そうしたら貴族たちの印象がもっとよくなっていたんだろうけど、こればかりはしかたない。
家族を心配してしまったアリシアを責めるのは酷だ。
ポーションって続けて飲むと体に悪いのよ。
特に魔力回復ポーションは気をつけないといけないから、魔力吸収でもポーションは一本までにしている。
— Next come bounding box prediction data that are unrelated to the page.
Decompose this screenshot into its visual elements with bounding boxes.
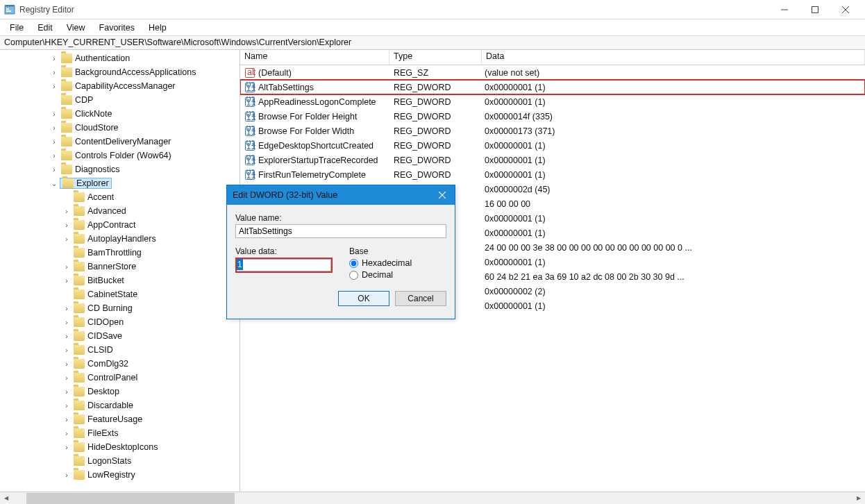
- tree-item[interactable]: ›ControlPanel: [0, 371, 240, 385]
- expand-icon[interactable]: ›: [50, 54, 58, 62]
- tree-item[interactable]: BamThrottling: [0, 246, 240, 260]
- expand-icon[interactable]: ›: [62, 415, 71, 423]
- hscrollbar[interactable]: ◀ ▶: [0, 492, 865, 504]
- address-bar[interactable]: Computer\HKEY_CURRENT_USER\Software\Micr…: [0, 36, 865, 50]
- tree-item[interactable]: CDP: [0, 93, 240, 107]
- tree-item[interactable]: ›AppContract: [0, 218, 240, 232]
- tree-item[interactable]: ›CIDSave: [0, 329, 240, 343]
- expand-icon[interactable]: ⌄: [50, 179, 58, 187]
- menu-favorites[interactable]: Favorites: [92, 22, 142, 34]
- radio-hexadecimal-input[interactable]: [349, 259, 358, 268]
- dialog-close-button[interactable]: [430, 185, 455, 205]
- table-row[interactable]: 011110EdgeDesktopShortcutCreatedREG_DWOR…: [240, 138, 865, 153]
- menu-help[interactable]: Help: [142, 22, 174, 34]
- tree-item[interactable]: ›ContentDeliveryManager: [0, 135, 240, 149]
- tree-item[interactable]: ›CLSID: [0, 343, 240, 357]
- table-row[interactable]: ab(Default)REG_SZ(value not set): [240, 65, 865, 80]
- tree-pane[interactable]: ›Authentication›BackgroundAccessApplicat…: [0, 50, 240, 492]
- expand-icon[interactable]: [62, 193, 71, 201]
- scroll-thumb[interactable]: [26, 493, 235, 504]
- tree-item[interactable]: ›FeatureUsage: [0, 412, 240, 426]
- radio-decimal-input[interactable]: [349, 271, 358, 280]
- tree-item[interactable]: ›Authentication: [0, 51, 240, 65]
- expand-icon[interactable]: ›: [62, 235, 71, 243]
- radio-decimal[interactable]: Decimal: [349, 270, 412, 280]
- tree-item[interactable]: ›ClickNote: [0, 107, 240, 121]
- tree-item[interactable]: CabinetState: [0, 287, 240, 301]
- table-row[interactable]: 011110Browse For Folder WidthREG_DWORD0x…: [240, 124, 865, 138]
- expand-icon[interactable]: ›: [62, 387, 71, 396]
- tree-item[interactable]: LogonStats: [0, 454, 240, 468]
- tree-item[interactable]: ›CloudStore: [0, 121, 240, 135]
- expand-icon[interactable]: ›: [62, 443, 71, 451]
- tree-item[interactable]: ›Controls Folder (Wow64): [0, 149, 240, 162]
- expand-icon[interactable]: ›: [62, 318, 71, 326]
- expand-icon[interactable]: ›: [62, 276, 71, 285]
- tree-item-label: BamThrottling: [87, 248, 142, 258]
- folder-icon: [74, 206, 85, 216]
- tree-item[interactable]: ›CD Burning: [0, 301, 240, 315]
- value-data-input[interactable]: 1: [237, 259, 243, 270]
- expand-icon[interactable]: ›: [62, 401, 71, 410]
- expand-icon[interactable]: ›: [50, 165, 58, 174]
- tree-item[interactable]: ›HideDesktopIcons: [0, 440, 240, 454]
- col-type[interactable]: Type: [389, 50, 482, 65]
- expand-icon[interactable]: ›: [62, 207, 71, 215]
- expand-icon[interactable]: ›: [62, 221, 71, 229]
- col-name[interactable]: Name: [240, 50, 389, 65]
- tree-item-label: Controls Folder (Wow64): [75, 151, 171, 160]
- tree-item[interactable]: ›CIDOpen: [0, 315, 240, 329]
- tree-item[interactable]: ›Advanced: [0, 204, 240, 218]
- expand-icon[interactable]: ›: [50, 151, 58, 160]
- table-row[interactable]: 011110Browse For Folder HeightREG_DWORD0…: [240, 109, 865, 124]
- col-data[interactable]: Data: [482, 50, 865, 65]
- expand-icon[interactable]: [50, 96, 58, 104]
- tree-item[interactable]: ›ComDlg32: [0, 357, 240, 371]
- table-row[interactable]: 011110ExplorerStartupTraceRecordedREG_DW…: [240, 153, 865, 167]
- expand-icon[interactable]: ›: [50, 68, 58, 76]
- tree-item[interactable]: ›LowRegistry: [0, 468, 240, 482]
- ok-button[interactable]: OK: [338, 291, 389, 306]
- tree-item[interactable]: ›Diagnostics: [0, 162, 240, 176]
- expand-icon[interactable]: [62, 457, 71, 465]
- expand-icon[interactable]: ›: [50, 124, 58, 132]
- expand-icon[interactable]: ›: [62, 262, 71, 271]
- minimize-button[interactable]: [769, 0, 800, 19]
- expand-icon[interactable]: ›: [62, 304, 71, 312]
- tree-item[interactable]: ›CapabilityAccessManager: [0, 79, 240, 93]
- table-row[interactable]: 011110FirstRunTelemetryCompleteREG_DWORD…: [240, 167, 865, 182]
- tree-item[interactable]: ›Discardable: [0, 398, 240, 412]
- expand-icon[interactable]: ›: [62, 346, 71, 354]
- tree-item[interactable]: ›BackgroundAccessApplications: [0, 65, 240, 79]
- tree-item[interactable]: ›BitBucket: [0, 274, 240, 287]
- expand-icon[interactable]: ›: [62, 360, 71, 368]
- expand-icon[interactable]: ›: [50, 82, 58, 90]
- scroll-left-button[interactable]: ◀: [0, 492, 12, 504]
- menu-view[interactable]: View: [60, 22, 92, 34]
- expand-icon[interactable]: [62, 290, 71, 299]
- tree-item[interactable]: ⌄Explorer: [0, 176, 240, 190]
- tree-item[interactable]: ›AutoplayHandlers: [0, 232, 240, 246]
- menu-file[interactable]: File: [3, 22, 31, 34]
- expand-icon[interactable]: ›: [50, 110, 58, 118]
- tree-item[interactable]: ›BannerStore: [0, 260, 240, 274]
- menu-edit[interactable]: Edit: [31, 22, 60, 34]
- scroll-right-button[interactable]: ▶: [853, 492, 865, 504]
- cancel-button[interactable]: Cancel: [395, 291, 446, 306]
- maximize-button[interactable]: [800, 0, 830, 19]
- expand-icon[interactable]: ›: [62, 332, 71, 340]
- expand-icon[interactable]: [62, 249, 71, 257]
- close-button[interactable]: [830, 0, 861, 19]
- expand-icon[interactable]: ›: [62, 471, 71, 479]
- table-row[interactable]: 011110AltTabSettingsREG_DWORD0x00000001 …: [240, 80, 865, 94]
- tree-item[interactable]: ›FileExts: [0, 426, 240, 440]
- tree-item[interactable]: Accent: [0, 190, 240, 204]
- expand-icon[interactable]: ›: [62, 429, 71, 437]
- dialog-titlebar[interactable]: Edit DWORD (32-bit) Value: [227, 185, 455, 205]
- tree-item[interactable]: ›Desktop: [0, 385, 240, 398]
- expand-icon[interactable]: ›: [62, 373, 71, 382]
- radio-hexadecimal[interactable]: Hexadecimal: [349, 258, 412, 268]
- expand-icon[interactable]: ›: [50, 137, 58, 146]
- table-row[interactable]: 011110AppReadinessLogonCompleteREG_DWORD…: [240, 94, 865, 109]
- value-data: 0x00000173 (371): [482, 126, 865, 136]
「聖女がなかなか見つからなかったのには理由がある。この悪天候のせいで彼女も苦労してきたのだ。それについてはハクスリー公爵が説明してくれる」
魔晶石を盗んで売り捌いていたことを発表するとは思わなかった。
彼女は被害者の立場だということを強調していたし、すでにラングリッジ公爵騎士団の重傷者の治療を優先して行うことで、ラングリッジ公爵家は罪に問わないという約束が出来ているという話なので、アリシアに同情的な人が多そうではある。
女神が贔屓しているし大丈夫なんだろう。
あとから見つかるよりは発表しちゃったほうがいいのかもね。
彼女を手に入れたい貴族たちは、こぞって彼女のことを調べそうだしな。
弱味だと思われたら面倒だ。
「聖女の身元引受人は大神官がなり、今後神殿で神聖力の修行に入る。ラングリッジ公爵領での治療が終了した後は、各地に神官と共に赴き治療してもらうことになる」
「それはいつごろからでしょうか。そしてどういう順番で治療を進めていくのでしょうか」
質問したのは若い男性だ。
自分の領地に来てくれれば、お近づきになれるかもしれないもんね。気持ちはわかるよ。
ということは、私が行かなくてはいけないところは少なそうね。
よし、剣の修行を頑張っちゃうぞ。
身体も鍛えなくちゃ。
「そうだな。二週間後くらいからかな」
「あの」
ようやくアリシアが口を開いた。
「魔素病はそんなに広い地域に広がっているんでしょうか」
やっぱり声も可愛いね。
ちょっと怯えている感じが保護欲をそそるんじゃない?
「いや、痣が出るほどにひどい地域はそれほどないな。それにラングリッジ公爵領周辺は、二週間後には巫子が治療を終わらせているだろう」
そりゃね。
痣なら魔力吸収で治療出来るからね。
「待ってください。症状が出ていなくても闇属性の魔力の影響は、多くの人が受けています」
「そうです。私たちも治療してほしいですわ」
騒いでいる人の中には、私が魔力吸収をしたばかりの人もいた。
聖女に近付く言い訳がほしいだけでしょ。
「症状が出ていなくては治療できません」
え?
「私の魔法は治癒の魔法です。病気の予防は出来ませんし、ましてや魔力の属性をどうにかするなんて出来ません」
そうなの?
いや、そうか。そうよね。
「レティシア、出来ると思っていただろう」
カルヴィンに呆れた様子で言われたから思いっきり力強く頷いた。
「というか、そこまで考えていなかった」
聖女がいれば、楽が出来るとしか思ってなかった。